La fusione di due unità immobiliari in un’unica casa, nella quale andare a vivere come abitazione principale della famiglia, consente di usufruire dei bonus casa.
La fusione è considerata un intervento di manutenzione straordinaria poiché va effettivamente a trasformare qualcosa di fondamentale dell’immobile. Dunque, richiede una pratica edilizia come CILA o SCIA e la successiva variazione catastale, poiché si crea un’unica unità.
Il bonus ristrutturazione si applica, come noto, su un importo massimo agevolabile di € 96.000 per ogni unità immobiliare originaria. Dunque, i massimali si sommano e questo è un elemento di chiarezza, laddove molti ritengono che invece, essendo che si terminerà con un’unica abitazione, il massimale di € 96.000 da considerare sia uno solo.
Dunque, come dicevamo, i due massimali si sommano e, ai fini del bonus prima casa, la nuova unità non deve avere caratteristiche di immobile di lusso e deve essere ubicata nel comune in cui ci si trasferisce entro 18 mesi dall’acquisto.
La fusione deve essere reale e non solo catastale, ma laddove un domani dovessero arrivare dei controlli, devono realmente trovare delle porte o la creazione di una scala interna: insomma, deve risultare evidente che si tratti di una vera unica casa. La residenza può essere trasferita anche dopo l’inizio dei lavori ma, come detto, si deve rispettare il termine tassativo dei 18 mesi. Anche la dichiarazione in atto notarile deve indicare la volontà di effettuare la fusione.
Per mantenere i bonus prima casa quando si opera una fusione, sono importanti i seguenti requisiti: come detto, dall’atto notarile deve già risultare la volontà della fusione.
Poi, ci deve essere che i due immobili devono essere destinati a costituire un’unica unità abitativa e deve mancare del tutto l’autonomia funzionale e reddituale; e dunque, devono diventare un unico immobile anche a fini fiscali.

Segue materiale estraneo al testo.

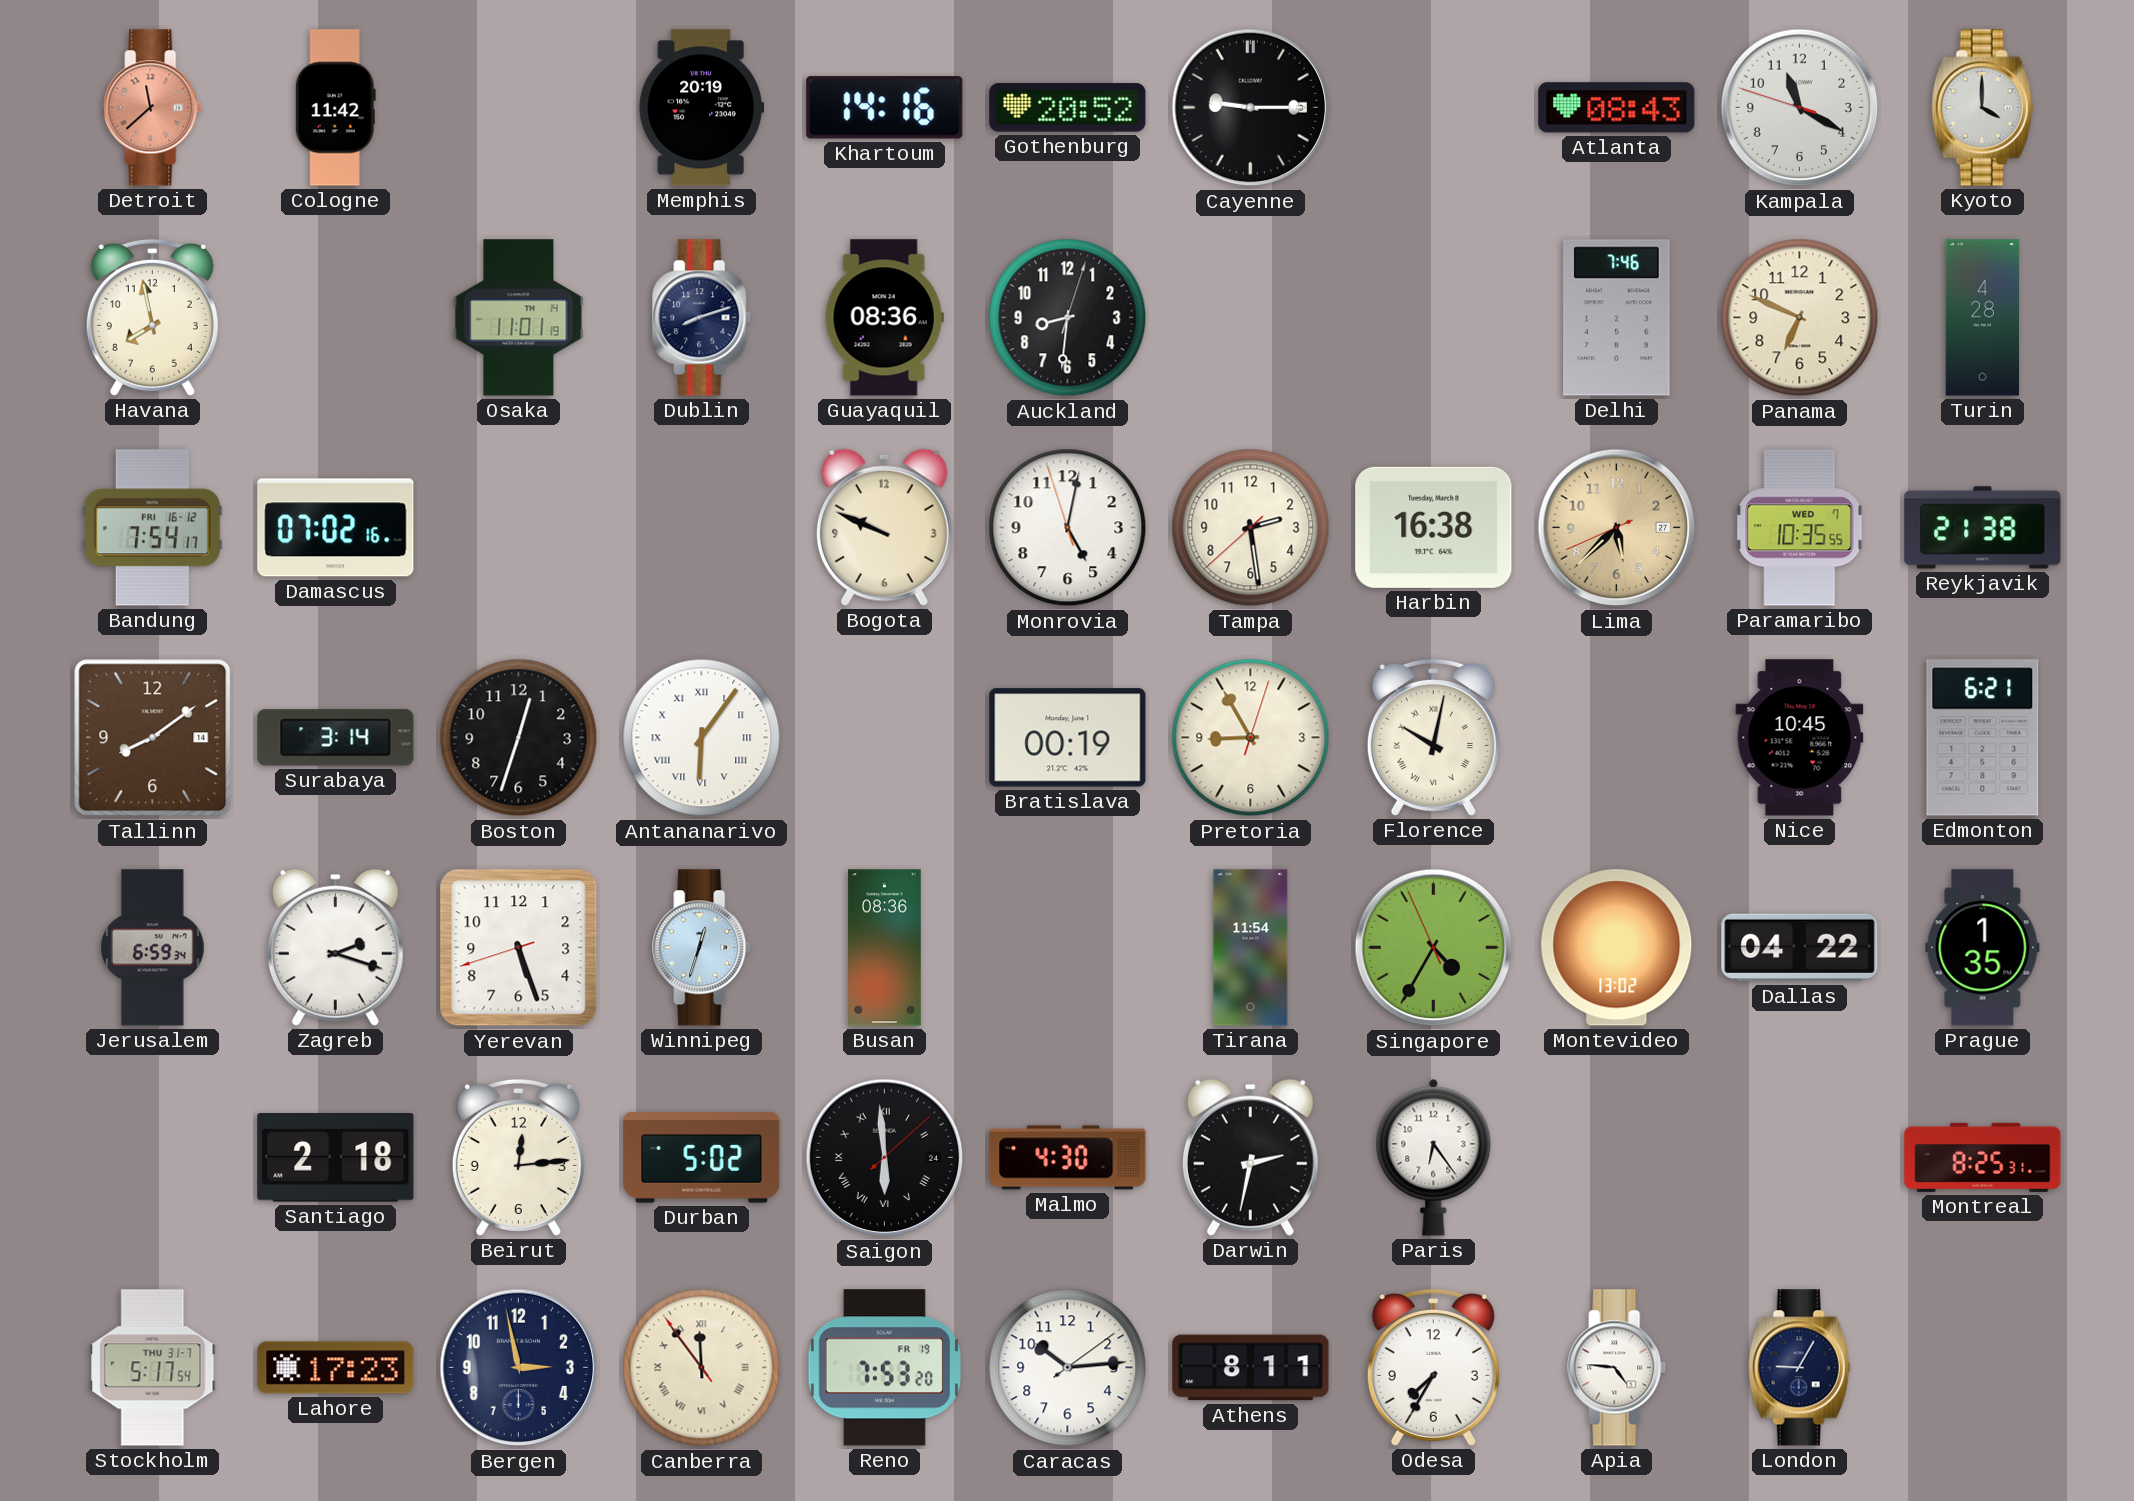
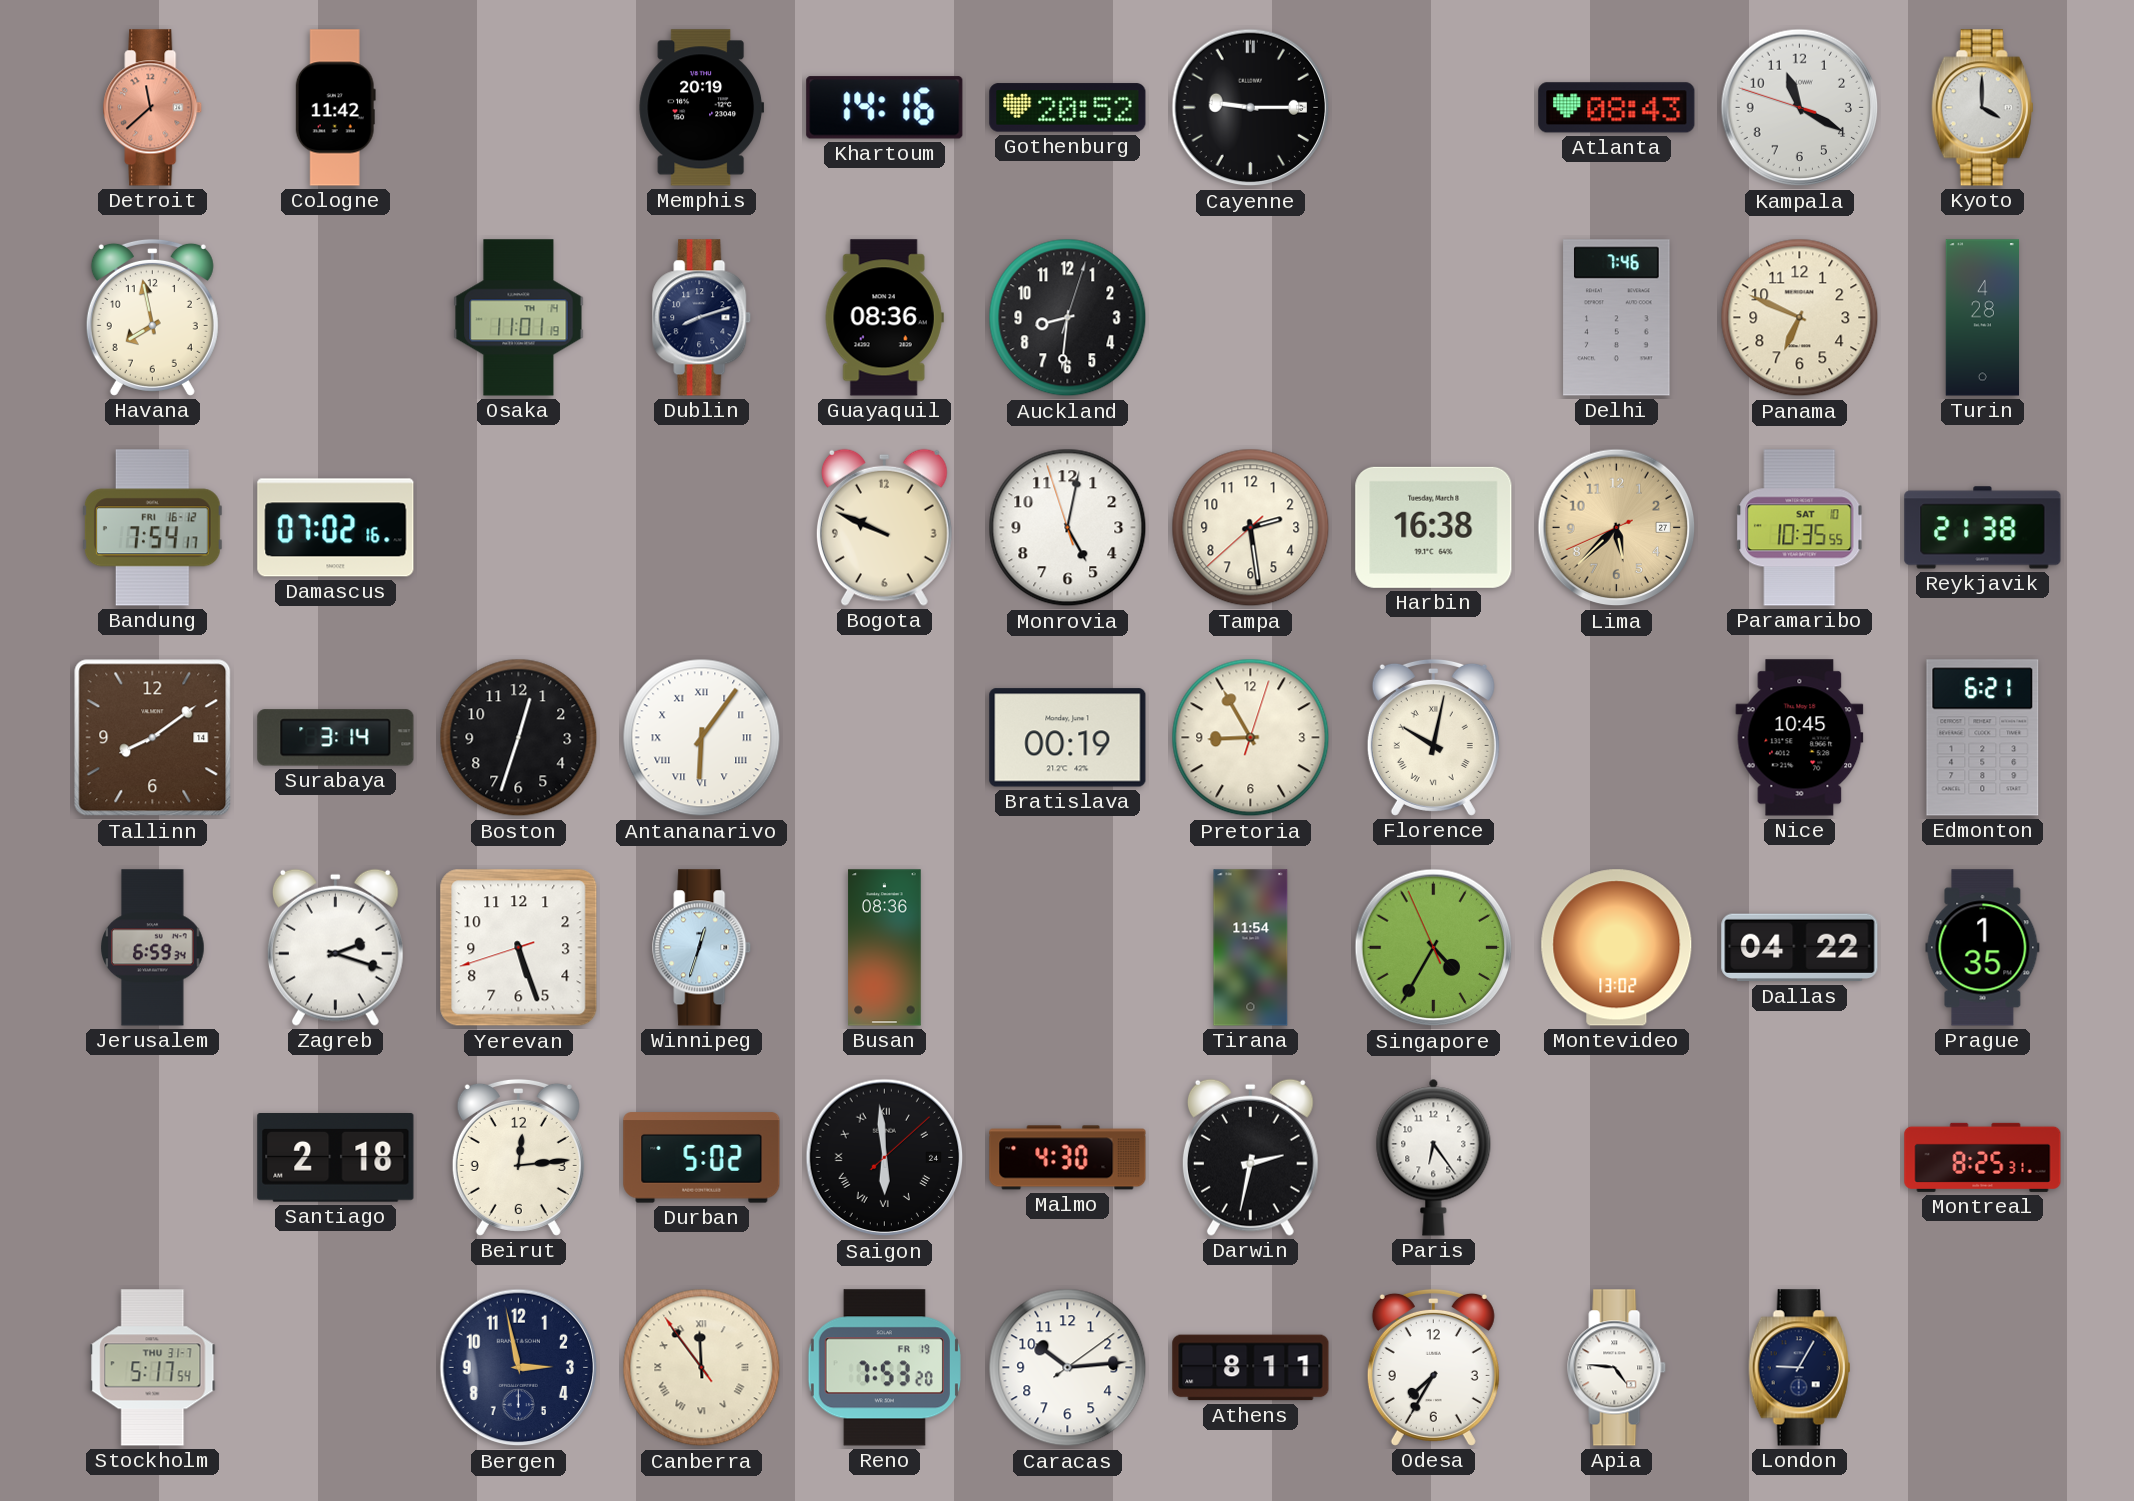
Paramaribo date: WED 7 -> SAT 10
Lahore: 17:23 -> none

La fusione catastale e funzionale va completata entro tre anni dalla registrazione dell’atto di acquisto con agevolazioni e questo può costituire effettivamente un limite, laddove l’impresa che svolge i lavori sia poco seria, come spesso lamentato da molti, e faccia protrarre le cose più a lungo di quanto preventivato.
Ma veniamo al tema più spinoso, e cioè quello dei controlli. L’Agenzia delle Entrate può effettuare controlli entro un ulteriore periodo di tre anni dopo i primi tre, per verificare l’effettiva fusione. Se non viene rispettato l’impegno di unificazione, il beneficio si perderà e si dovrà semplicemente versare l’imposta ordinaria, ma ci saranno anche sanzioni e interessi. Come risulta evidente, il rogito assume un ruolo di primo piano in questo tipo di procedura.

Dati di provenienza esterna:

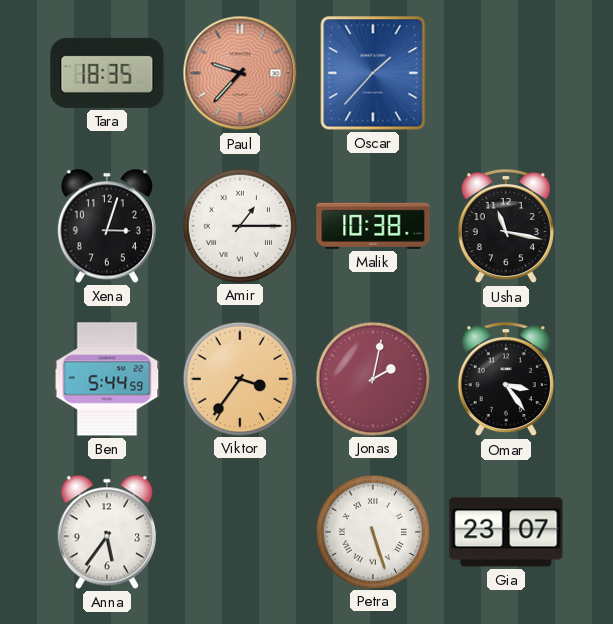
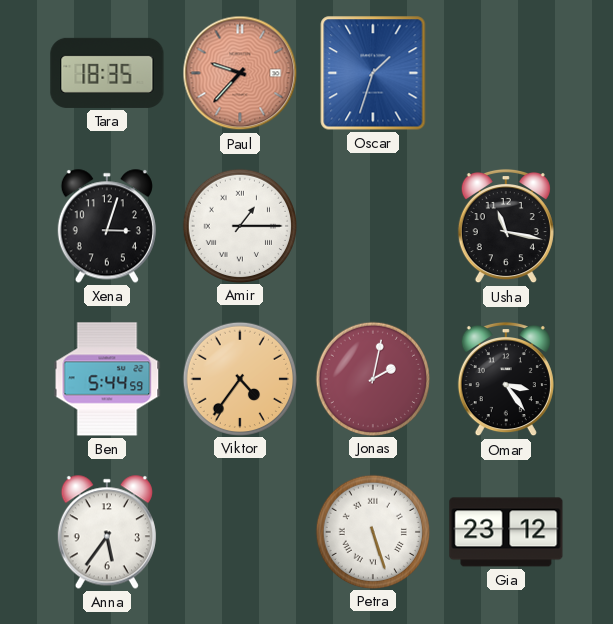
Oscar: 1:37 -> 1:33
Malik: 10:38 -> none
Viktor: 3:36 -> 4:36
Gia: 23:07 -> 23:12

Nel rogito per l’impegno di unificazione, è importante indicare chiaramente di voler procedere all’unificazione entro tre anni. Si dovrà anche indicare che l’immobile risultante sarà destinato ad abitazione principale e che si intende trasferire la residenza entro i 18 mesi previsti dalla legge. Ovviamente, andranno indicati in modo chiaro i dati catastali completi di entrambi gli immobili che confluiranno in quello unico.
Da allegare ci sono gli atti notarili di acquisto delle due unità immobiliari, le planimetrie, gli eventuali progetti o elaborati tecnici, copia della variazione catastale, i titoli edilizi autorizzativi, eventuali dichiarazioni di conformità e qualsiasi altra documentazione i tecnici e soprattutto il notaio dovessero ritenere necessaria.